> **Exercise description**
Please transcribe the data exactly as shown, skipping the images.

(Saved data entries)
★ ★ ★ ★ ★ ★ ★

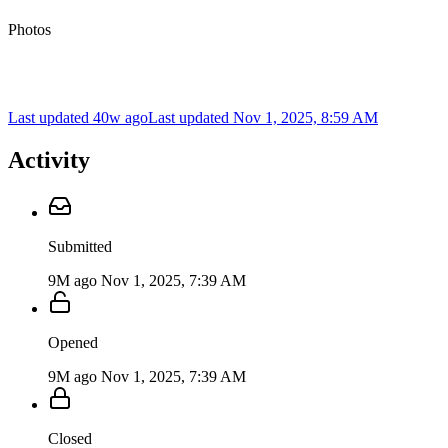
Photos
Last updated 40w ago
Last updated
Nov 1, 2025, 8:59 AM
Activity
Submitted
9M ago
Nov 1, 2025, 7:39 AM
Opened
9M ago
Nov 1, 2025, 7:39 AM
Closed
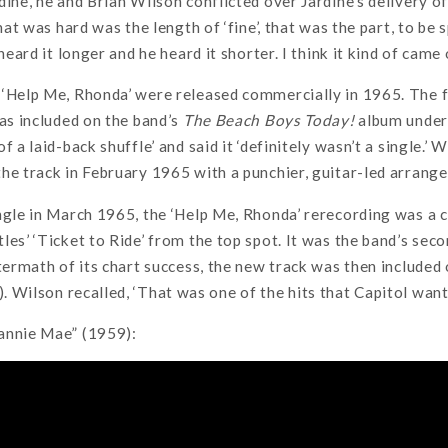
ine, he and Brian Wilson conflicted over Jardine’s delivery of 
that was hard was the length of ‘fine’, that was the part, to be
 heard it longer and he heard it shorter. I think it kind of came
‘Help Me, Rhonda’ were released commercially in 1965. The fi
was included on the band’s
The Beach Boys Today!
album under 
f a laid-back shuffle’ and said it ‘definitely wasn’t a single.’
he track in February 1965 with a punchier, guitar-led arrang
ngle in March 1965, the ‘Help Me, Rhonda’ rerecording was a 
les’ ‘Ticket to Ride’ from the top spot. It was the band’s sec
ftermath of its chart success, the new track was then included
). Wilson recalled, ‘That was one of the hits that Capitol want
annie Mae” (1959):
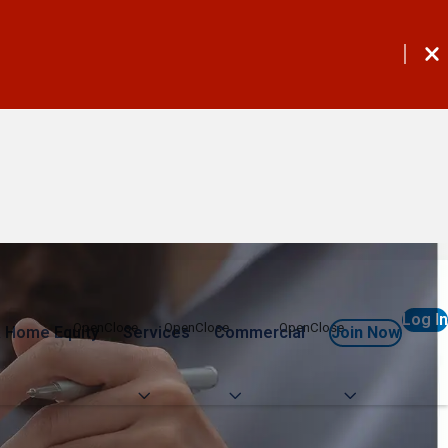
Log In
 Home Equity
Services
Commercial
Join Now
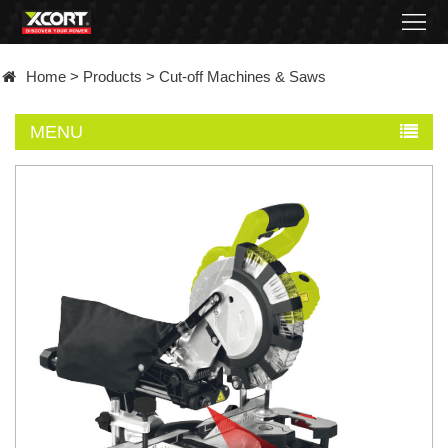
Home
Home
>
Products
>
Cut-off Machines & Saws
Products
MENU
Contact
About
News
Became
a
distributor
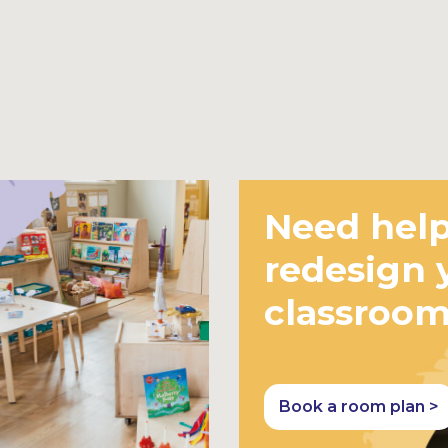
Need help
redesign 
classroo
Book a room plan >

★ ★ ★ ★ ★ ★ ★

> **Expected answer**
Photos
Last updated 40w ago
Last updated
Nov 1, 2025, 8:59 AM
Activity
Submitted
9M ago
Nov 1, 2025, 7:39 AM
Opened
9M ago
Nov 1, 2025, 7:39 AM
Closed
ine, he and Brian Wilson conflicted over Jardine’s delivery of 
that was hard was the length of ‘fine’, that was the part, to be
 heard it longer and he heard it shorter. I think it kind of came
‘Help Me, Rhonda’ were released commercially in 1965. The fi
was included on the band’s
The Beach Boys Today!
album under 
f a laid-back shuffle’ and said it ‘definitely wasn’t a single.’
he track in February 1965 with a punchier, guitar-led arrang
ngle in March 1965, the ‘Help Me, Rhonda’ rerecording was a 
les’ ‘Ticket to Ride’ from the top spot. It was the band’s sec
ftermath of its chart success, the new track was then included
). Wilson recalled, ‘That was one of the hits that Capitol want
annie Mae” (1959):
Log In
 Home Equity
Services
Commercial
Join Now
Home
Home
>
Products
>
Cut-off Machines & Saws
Products
MENU
Contact
About
News
Became
a
distributor
Need help
redesign 
classroo
Book a room plan >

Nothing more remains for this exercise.